Entropy dissipation via Information Gamma calculus: Non-reversible stochastic differential equations

TL;DR

This paper develops explicit bounds for exponential convergence of certain non-gradient stochastic differential equations to their invariant distributions using an extended Gamma calculus approach in Wasserstein space.

Contribution

It introduces a novel Fisher information induced Gamma calculus for non-gradient drifts and derives explicit dissipation bounds and non-reversible Poincaré inequalities.

Findings

Derived explicit exponential dissipation bounds.

Extended Gamma calculus to non-gradient SDEs.

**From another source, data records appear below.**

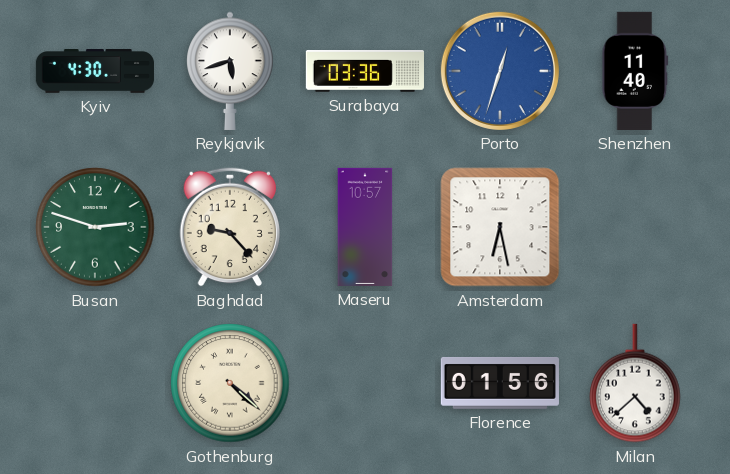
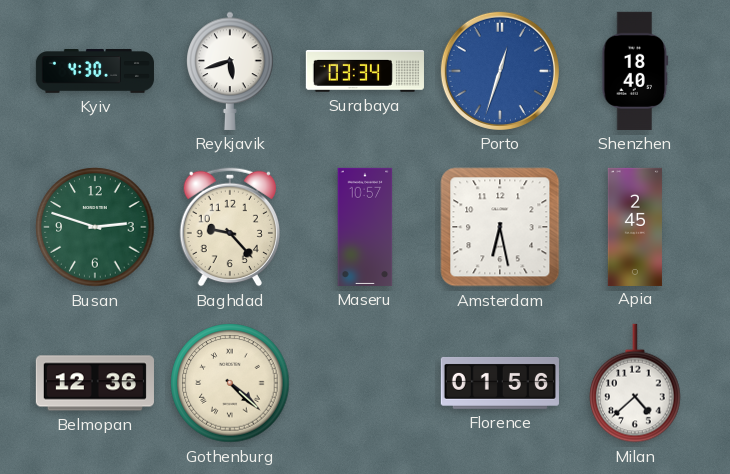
Surabaya: 03:36 -> 03:34
Shenzhen: 11:40 -> 18:40
Apia: none -> 2:45
Belmopan: none -> 12:36
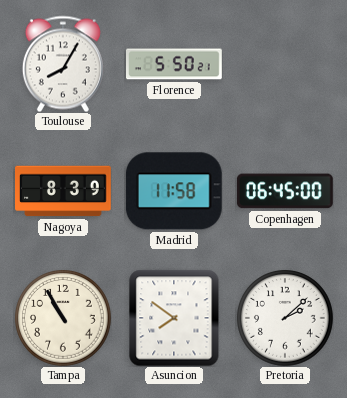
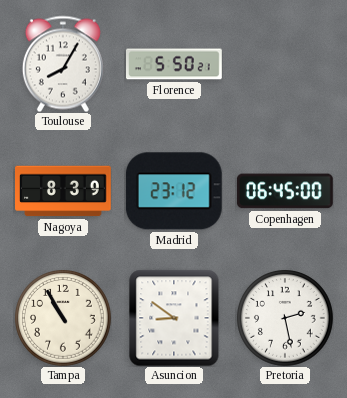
Madrid: 11:58 -> 23:12
Asuncion: 7:51 -> 8:51
Pretoria: 2:08 -> 2:28
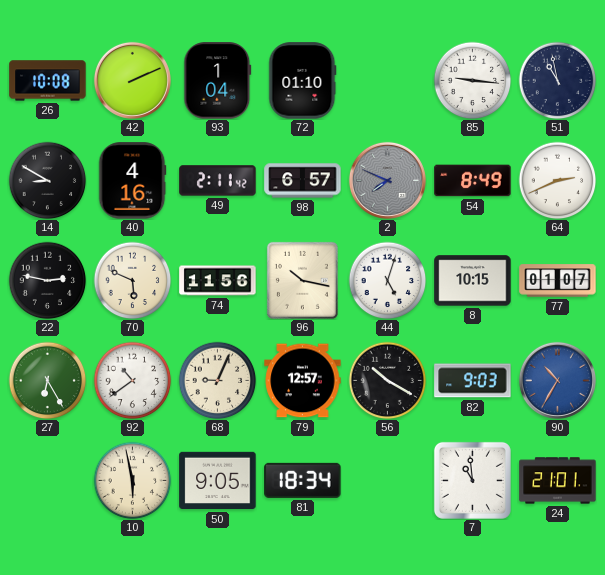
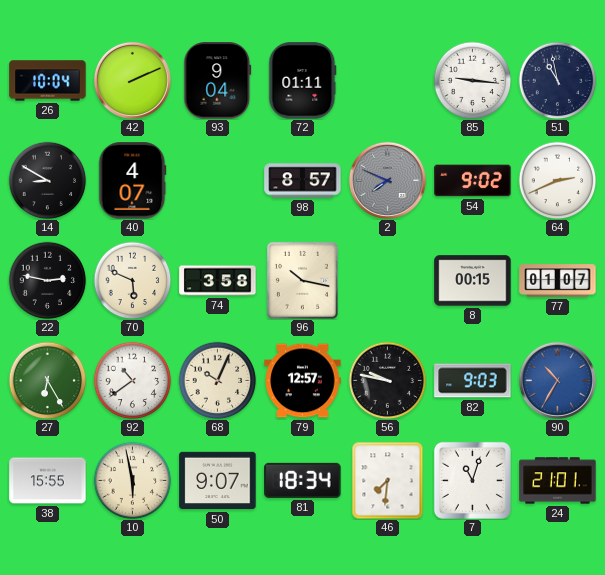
26: 10:08 -> 10:04
93: 1:04 -> 9:04
72: 01:10 -> 01:11
40: 4:16 -> 4:07
49: 2:11 -> none
98: 6:57 -> 8:57
54: 8:49 -> 9:02
74: 11:56 -> 3:58
44: 5:03 -> none
8: 10:15 -> 00:15
68: 9:04 -> 10:04
56: 10:20 -> 9:47
38: none -> 15:55
50: 9:05 -> 9:07
46: none -> 7:31
7: 10:59 -> 11:03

Provided an analytical example with non-reversible Langevin dynamics.

Abstract

We formulate explicit bounds to guarantee the exponential dissipation for some non-gradient stochastic differential equations towards their invariant distributions. Our method extends the connection between Gamma calculus and Hessian operators in $L^2$--Wasserstein space. In details, we apply Lyapunov methods in the space of probabilities, where the Lyapunov functional is chosen as the relative Fisher information. We derive the Fisher information induced Gamma calculus to handle non-gradient drift vector fields. We obtain the explicit dissipation bound in terms of $L_1$ distance and formulate the non-reversible Poincar{\'e} inequality. An analytical example is provided for a non-reversible Langevin dynamic.